Many schools around the UK have a policy of locking school toilets during lesson times, with some even keeping them shut during breaks between classes.

But what happens if you are stopped from going to the toilet when you need to? And when you are able to use the toilets, are they in good, clean working order?

As a recent Newsround report highlights, common complaints from children include loos smelling bad, no toilet paper, blocked loos and no soap to wash your hands with.

Unfortunately, there's no law stopping schools from locking toilets during lessons, but that doesn't mean they should do it! Banning toilet breaks shows a lack of understanding of pupils' health needs and a lack of respect for children.

Being able to use the toilet when you need to is a basic human right. It's also important to remember that everyone has a part to play in using school toilets sensibly and with respect. 

What can you do if your school decides to lock the toilets? 
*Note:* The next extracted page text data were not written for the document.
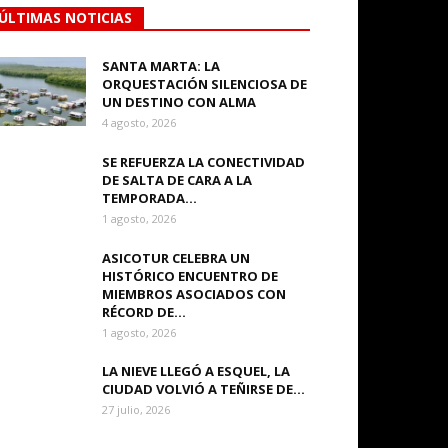
ÚLTIMAS NOTICIAS
SANTA MARTA: LA
ORQUESTACIÓN SILENCIOSA DE
UN DESTINO CON ALMA
4 agosto, 2026
SE REFUERZA LA CONECTIVIDAD
DE SALTA DE CARA A LA
TEMPORADA...
1 agosto, 2026
ASICOTUR CELEBRA UN
HISTÓRICO ENCUENTRO DE
MIEMBROS ASOCIADOS CON
RÉCORD DE...
1 agosto, 2026
LA NIEVE LLEGÓ A ESQUEL, LA
CIUDAD VOLVIÓ A TEÑIRSE DE...
27 julio, 2026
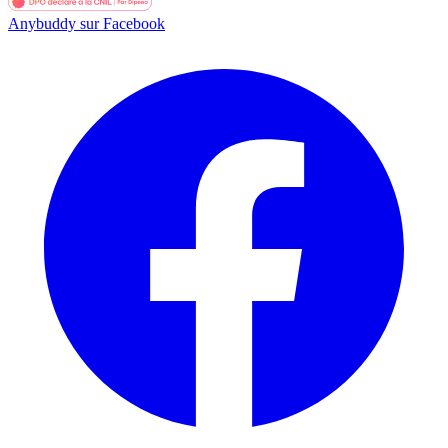
Anybuddy sur Facebook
  • Ask for a meeting with your teachers so you can tell them the reasons why not being allowed to go isn’t good for anyone. Explain the effect it can have on your health and ability to concentrate in class. Let them know it’s important for children who’ve got an invisible bowel or bladder problem and may feel too nervous to ask for a toilet pass.

  • Explain to school that our bladders and bowels work to our own timetable and not the schools! It’s not a rule that we ask grownups to stick to when they’re at work so why should children be treated differently?

  • Encourage pupils at your school to sign a pledge not to abuse their right to go to the toilet during lessons and promise to keep the toilets clean and tidy. Make the toilets a place that everyone needs to value and respect. Try to get into the habit of using the toilet at break and lunch time.

  • Ask if your school has a toilet policy (all schools should do) and suggest that the views of pupils are included in the policy and making sure everyone sticks to it. ERIC has a School Toilet Charter which you could ask your school to adopt. All teachers should then know what the policy says so everyone follows the same rules.

  • Talk to your school council, they can raise the issue with the school governing body.

  • Set up a petition to get the school to reverse the policy and get backing from students and parents. Find out from your friends what’s stopping them from going to the toilet at break or lunch time. Are there enough toilets for everyone to use? Have you got enough time to go during breaks?